Collected data
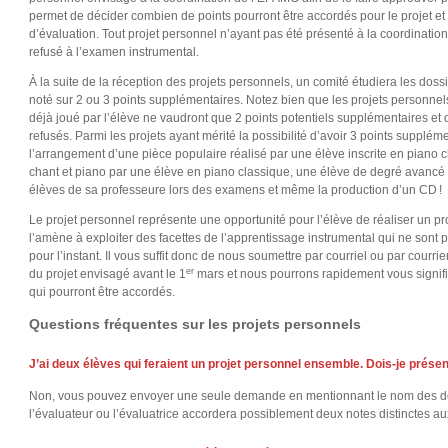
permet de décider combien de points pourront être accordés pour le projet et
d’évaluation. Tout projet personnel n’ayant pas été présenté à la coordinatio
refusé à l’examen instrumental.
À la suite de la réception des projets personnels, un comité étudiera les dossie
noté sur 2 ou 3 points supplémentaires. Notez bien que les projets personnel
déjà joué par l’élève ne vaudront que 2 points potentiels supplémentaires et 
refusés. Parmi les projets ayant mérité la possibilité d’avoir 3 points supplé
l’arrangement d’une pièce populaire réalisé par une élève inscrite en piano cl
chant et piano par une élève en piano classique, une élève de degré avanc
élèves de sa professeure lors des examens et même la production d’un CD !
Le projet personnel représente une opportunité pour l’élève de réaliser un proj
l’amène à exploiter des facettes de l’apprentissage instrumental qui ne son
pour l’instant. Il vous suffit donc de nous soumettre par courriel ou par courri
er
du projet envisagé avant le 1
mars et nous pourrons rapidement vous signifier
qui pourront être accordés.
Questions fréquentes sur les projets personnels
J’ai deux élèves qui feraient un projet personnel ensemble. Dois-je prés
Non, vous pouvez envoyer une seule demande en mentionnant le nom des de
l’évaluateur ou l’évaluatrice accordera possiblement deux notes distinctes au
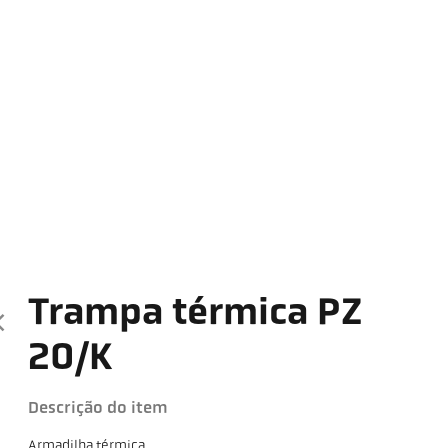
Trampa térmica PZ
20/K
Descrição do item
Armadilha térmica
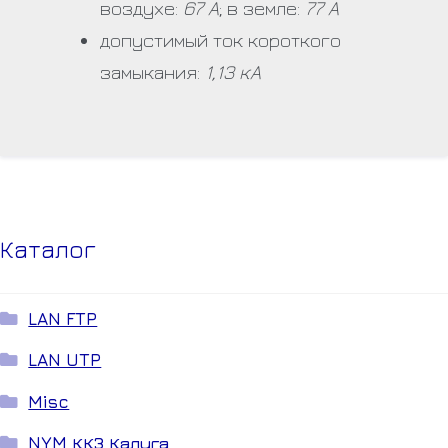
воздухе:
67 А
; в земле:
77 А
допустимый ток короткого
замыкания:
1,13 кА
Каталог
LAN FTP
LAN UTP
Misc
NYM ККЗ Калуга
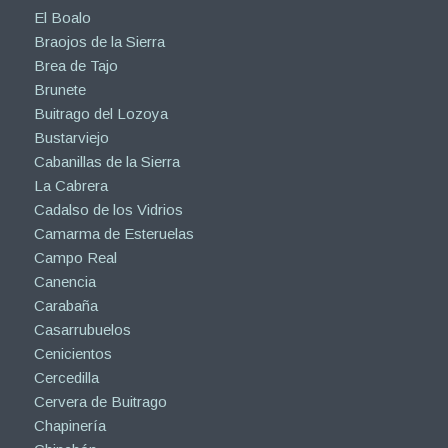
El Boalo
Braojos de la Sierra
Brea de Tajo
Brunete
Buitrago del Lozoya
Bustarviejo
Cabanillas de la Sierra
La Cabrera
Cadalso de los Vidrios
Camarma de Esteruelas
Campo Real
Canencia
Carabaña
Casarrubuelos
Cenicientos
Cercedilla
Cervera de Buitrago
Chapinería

§ EXERCISE INSTRUCTIONS:
Print exactly, and only, the lines from the line that contains "Buitrago del Lozoya" through the last line of the records.

§ SOLUTION TO THE EXERCISE:
Buitrago del Lozoya
Bustarviejo
Cabanillas de la Sierra
La Cabrera
Cadalso de los Vidrios
Camarma de Esteruelas
Campo Real
Canencia
Carabaña
Casarrubuelos
Cenicientos
Cercedilla
Cervera de Buitrago
Chapinería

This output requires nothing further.